_Required work:_ In the data below, find the line containing "WC_5222_5225_5230_Certification_Report_Sep112008.pdf", then set down that line and every later line up to and including the line containing "WC_7232_7242_Security_Target_Feb2008.pdf", exactly.

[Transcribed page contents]
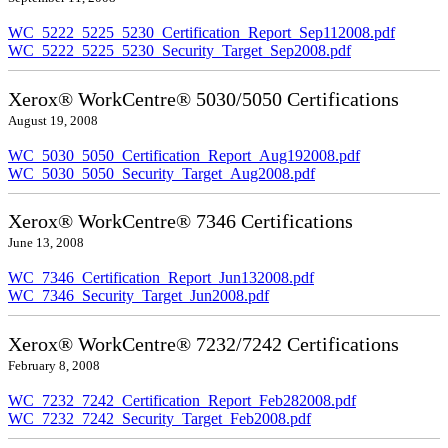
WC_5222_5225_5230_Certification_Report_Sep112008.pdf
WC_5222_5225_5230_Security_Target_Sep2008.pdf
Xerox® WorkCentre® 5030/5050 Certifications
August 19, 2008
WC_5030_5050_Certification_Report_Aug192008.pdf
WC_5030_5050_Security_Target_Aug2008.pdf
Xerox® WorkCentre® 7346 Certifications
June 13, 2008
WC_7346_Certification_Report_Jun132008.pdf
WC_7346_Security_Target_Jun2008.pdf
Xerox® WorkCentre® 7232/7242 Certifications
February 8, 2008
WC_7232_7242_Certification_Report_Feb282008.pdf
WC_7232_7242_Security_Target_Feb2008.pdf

--

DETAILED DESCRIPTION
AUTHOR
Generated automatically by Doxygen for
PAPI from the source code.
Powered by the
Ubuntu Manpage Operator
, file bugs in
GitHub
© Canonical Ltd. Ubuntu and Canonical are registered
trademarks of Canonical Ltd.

_Result below:_
WC_5222_5225_5230_Certification_Report_Sep112008.pdf
WC_5222_5225_5230_Security_Target_Sep2008.pdf
Xerox® WorkCentre® 5030/5050 Certifications
August 19, 2008
WC_5030_5050_Certification_Report_Aug192008.pdf
WC_5030_5050_Security_Target_Aug2008.pdf
Xerox® WorkCentre® 7346 Certifications
June 13, 2008
WC_7346_Certification_Report_Jun132008.pdf
WC_7346_Security_Target_Jun2008.pdf
Xerox® WorkCentre® 7232/7242 Certifications
February 8, 2008
WC_7232_7242_Certification_Report_Feb282008.pdf
WC_7232_7242_Security_Target_Feb2008.pdf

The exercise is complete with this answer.